I shot a 70 min. feature for 2 grand - and half of that was because I had to buy a new rim for BMW I borrowed - it got trashed in the very first movie shot I ever made!
If you can borrow some of your equipment (or already own it) then you can make it for gas and food costs. I shot a 30 minute short for $748. I know I can shoot features for less than $10K no problem. Keep it simple. Learn every aspect of the shoot and handle the camera yourself. Go for it!
Yes it is possible - the idea and script are the key. You need to "write to scale", in other words make it small, strong and without any large budget requirements.
It's very possible. I just finished my feature and spent less than 2K.
Dominic is the man! $2K...amazing! It amazes me that a producer could spend $30 - $40 million on a comedy. We can compete in making small films and there is no reason for anyone to wait to try and find financing...unless you are trying to hook a top 10 lead to star. Forget about it! Shoot your films people!
We filmed a short independent film for $167. Florida Independent Filmmakers. The making of "Lean Times". =0)
Completely possible, though I suggest getting your hands on a good microphone if at all possible. Sound can make or break a film, weak camera or no. In other words, learn from my mistakes. If the script is not set in stone, do yourself a favor and limit location, actors, effects,etc The simpler a shoot is, the easier it will be to complete for a low dollar amount in a short time frame, and time is money. A good script can bring in good actors, but getting them back on set over time can prove tricky. If you want to improve quality, I'd scan youtube, indiemogul, etc. for various tips and tricks to make things look better. El cheapo and free sliders, glide cams, etc. can be assembled if the equipment isn't there allowing for some improved cinematography.
of course its possible. film is not about the equipment but the content. take all the elements those are in your full control means the easily accessible location, friend artists, technicians etc. so that you will be in comfortable position to complete the film. wish you all the best!
Weigh the tripod, strap it down too, to reduce jiggle, use a small monitor as a viewfinder the way tv stations do it with the studio cameras, and make a skateboard dolley. You should be able to find plans on the internet. You can contact me if you need more tips, but the answer is yes, it's possible, (I would rather rent a big camera than use a little one personally, however.)

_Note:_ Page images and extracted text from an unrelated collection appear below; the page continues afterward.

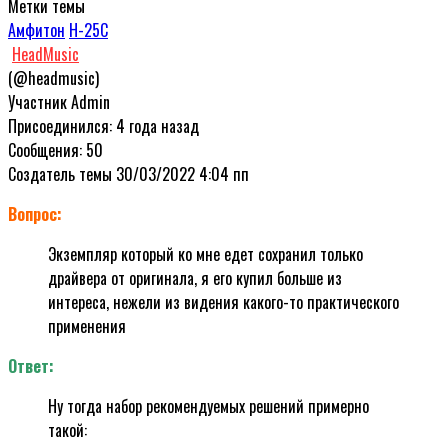
Метки темы
Амфитон
Н-25С
HeadMusic
(@headmusic)
Участник
Admin
Присоединился: 4 года назад
Сообщения: 50
Создатель темы
30/03/2022 4:04 пп
Вопрос:
Экземпляр который ко мне едет сохранил только
драйвера от оригинала, я его купил больше из
интереса, нежели из видения какого-то практического
применения
Ответ:
Ну тогда набор рекомендуемых решений примерно
такой: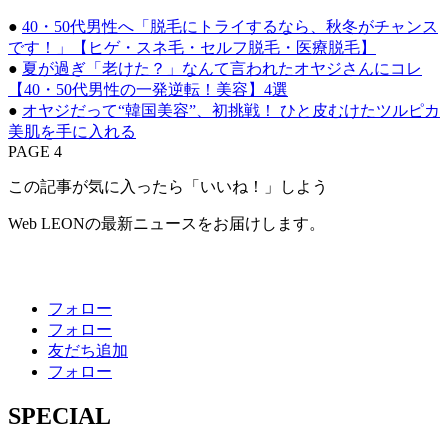
●
40・50代男性へ「脱毛にトライするなら、秋冬がチャンス
です！」【ヒゲ・スネ毛・セルフ脱毛・医療脱毛】
●
夏が過ぎ「老けた？」なんて言われたオヤジさんにコレ
【40・50代男性の一発逆転！美容】4選
●
オヤジだって“韓国美容”、初挑戦！ ひと皮むけたツルピカ
美肌を手に入れる
PAGE 4
この記事が気に入ったら「いいね！」しよう
Web LEONの最新ニュースをお届けします。
フォロー
フォロー
友だち追加
フォロー
SPECIAL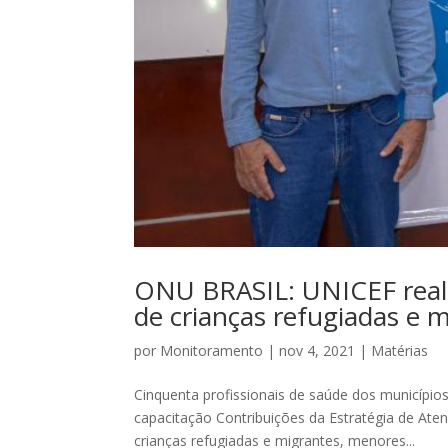
ONU BRASIL: UNICEF reali
de crianças refugiadas e 
por
Monitoramento
|
nov 4, 2021
|
Matérias
Cinquenta profissionais de saúde dos município
capacitação Contribuições da Estratégia de Ate
crianças refugiadas e migrantes, menores...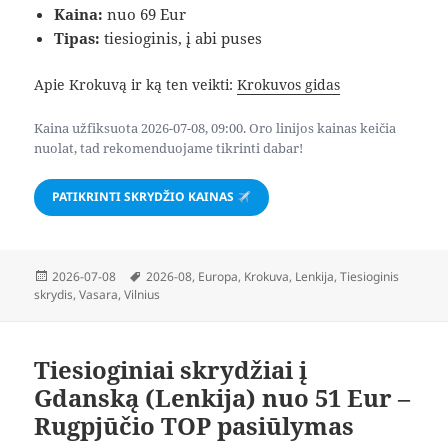
Kaina:
nuo 69 Eur
Tipas:
tiesioginis, į abi puses
Apie Krokuvą ir ką ten veikti:
Krokuvos gidas
Kaina užfiksuota 2026-07-08, 09:00. Oro linijos kainas keičia
nuolat, tad rekomenduojame tikrinti dabar!
PATIKRINTI SKRYDŽIO KAINAS
Paskelbta
Žymos
2026-07-08
2026-08
,
Europa
,
Krokuva
,
Lenkija
,
Tiesioginis
skrydis
,
Vasara
,
Vilnius
Tiesioginiai skrydžiai į
Gdanską (Lenkija) nuo 51 Eur –
Rugpjūčio TOP pasiūlymas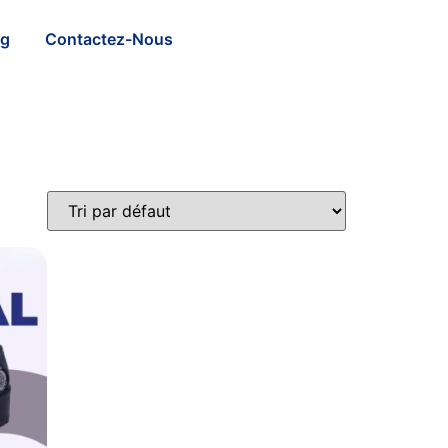
og
Contactez-Nous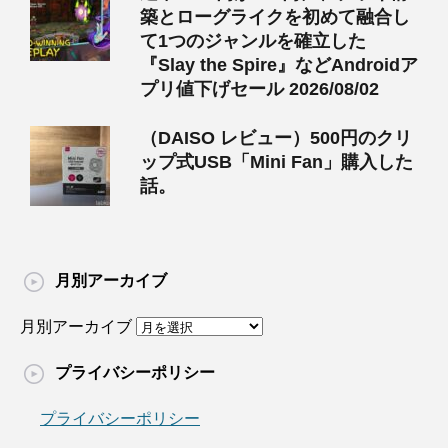
築とローグライクを初めて融合し
て1つのジャンルを確立した
『Slay the Spire』などAndroidア
プリ値下げセール 2026/08/02
（DAISO レビュー）500円のクリ
ップ式USB「Mini Fan」購入した
話。
月別アーカイブ
月別アーカイブ
プライバシーポリシー
プライバシーポリシー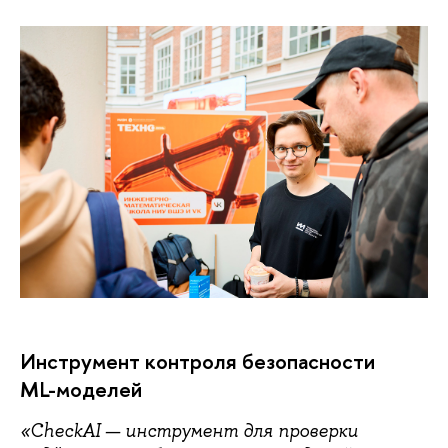
Инструмент контроля безопасности
ML-моделей
«CheckAI — инструмент для проверки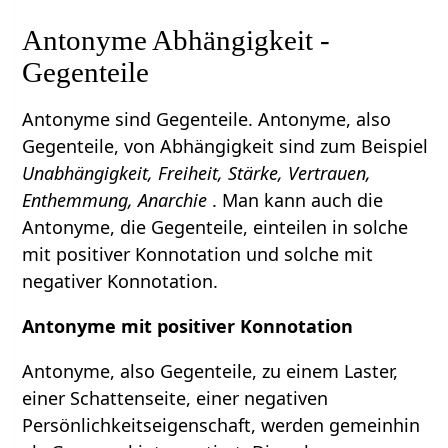
Antonyme Abhängigkeit -
Gegenteile
Antonyme sind Gegenteile. Antonyme, also
Gegenteile, von Abhängigkeit sind zum Beispiel
Unabhängigkeit, Freiheit, Stärke, Vertrauen,
Enthemmung, Anarchie
. Man kann auch die
Antonyme, die Gegenteile, einteilen in solche
mit positiver Konnotation und solche mit
negativer Konnotation.
Antonyme mit positiver Konnotation
Antonyme, also Gegenteile, zu einem Laster,
einer Schattenseite, einer negativen
Persönlichkeitseigenschaft, werden gemeinhin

Thanks for the awesome comment, Irina. It put a smile on my face while I read it. The camera I used was the Canon Rebel t2i, which in all honesty is usually passed by for Canon's other (more expensive) dslr's like the 5d. Again, it's all about knowing your tool, and in the case of the images from the Rebel t2i, as an editor (and colorist) I know how to work with it and get it where I need.
What is your angle on the subject?
Hi Jade, what do you mean? technically or from the point of view of the script? :) Thanks a lot to Edwind, Shane, Pete and to everybody for the advice. we don't have much money, and the actor will 'volunteer' the project. If I make it to write down a good script we have have access to some regional funds. I'm writing the story and will direct it togethere with a friend. We'll eventually shoot in Sicily for there, the issue of racism is felt stongly, some of you may be familiar with Lampedusa's Island. We want it to be a story that depicts a 'virtually racist' situation that will turn to be only a prejudice in the end, in the eye of the watcher.
The three F words for low budget filmmaking; Friends, Family, and Fun!
Absolutely! There are plenty of shorts, documentaries, you tube, that use different cameras. Even cell phone cameras can work. It does not matter what the subject is. Good luck!
Irina...how much filmmaking experience do you have? I'll send you my filmmaking book if you like.
Hi Curt, this will be my first time... I ususally write. Kenneth thanks for the encouragement, that's really what I needed! :)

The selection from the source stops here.